In the world of investment, Switzerland is often thought of as a kind of haven for investors and as such developed an economy which is deeply dependant on foreign investment. This relatively small nation also relies on specialty industry and trade for individual livelihood. Marked by low unemployment rates and a low budget deficit, the Swiss economy has also been perceived as one of the world's most stable. Zurich and Geneva have been ranked by Mercer Consulting as having among the highest quality of life in the world.

The main industries of Switzerland include:

    * Machinery
    * Chemicals
    * Watches
    * Textiles
    * Precision Instruments

As the destination for over 20 percent of exports and the source of over 30 percent of imports, Germany is by far the main trade partner for the Swiss.

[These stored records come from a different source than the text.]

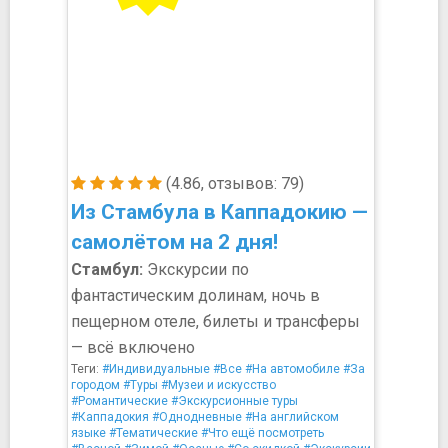
(4.86, отзывов: 79)
Из Стамбула в Каппадокию —
самолётом на 2 дня!
Стамбул:
Экскурсии по
фантастическим долинам, ночь в
пещерном отеле, билеты и трансферы
— всё включено
Теги:
#Индивидуальные
#Все
#На автомобиле
#За
городом
#Туры
#Музеи и искусство
#Романтические
#Экскурсионные туры
#Каппадокия
#Однодневные
#На английском
языке
#Тематические
#Что ещё посмотреть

The US, Italy, France, the UK, Austria, Spain, and the Netherlands are the other trading partners.

http://futurespress.com/imgndoc/LAF/LAF_Weekly_MainExportPartners.jpg


Domestic food production supplies approximately 60 percent of the food consumed in Switzerland. High import tariffs and domestic subsidies protect the agricultural industry. Power generation is mostly from hydroelectricity (56%) and nuclear power (39%).

Since the early twentieth century, Swiss banknotes have been issued by the Swiss National Bank. This central bank is also responsible for the monetary policy of Switzerland. The bank also manages the approximately 1145 tons of official gold reserves of Switzerland. Their governing board is composed of three members. Information for the bank - as well as monetary policy details - can be found on their official website.

Key terms for this market include:


CHF - the ISO representation for Swiss Franc currency.
Landwirtshaft - agriculture, the sector of the eonomy considered the primary sector which employs less than 10% of the population. Industrie - industry, the secondary sector which employs around 40% of the population.
Dienstleistungen - services, the tertiary sector which employs nearly half the population.

Key Uses



Besides the obvious implications and uses for currency, the Swiss Franc has investing applications as well. As a financial instrument, Swiss Franc futures are often used as a means to hedge currency exchange risk.

Key Concerns



Several factors within a nation can have a significant effect on the currency exchange rates and the relative importance of each is the subject of debate, however, it is important to be aware of some of the key fundamentals. In addition to these concerns, Swiss Franc's specific image as it relates to foreign investment may also falter if the perceived degree of banking secrecy is altered under external political pressures.

Inflation: It is generally believed that countries with consistently lower inflation exhibit a rising currency value while countries with higher inflation may see currency depreciation.

Interest Rates: High interest rates may attract foreign investors and that can lead to an exchange rate increase while the opposite scenario is possible in a country with low interest rates.

Overall Economic Conditions: Everything from a country's balance of trade to the size of their deficit or surplus can serve as a barometer of the condition of the country and the likelihood of default. Investors look for countries with stronger economic foundations and the better the economic foundation of one country versus another may increase the value of the country's currency. Sovereign credit ratings from places like Moody's or Standard & Poor's can impact the perception of a nation's growth and stability.

Perception: The so called "flight to quality" exists within foreign currencies as investors will often seek what they perceive as "safe haven" currencies during times of political or economical instability.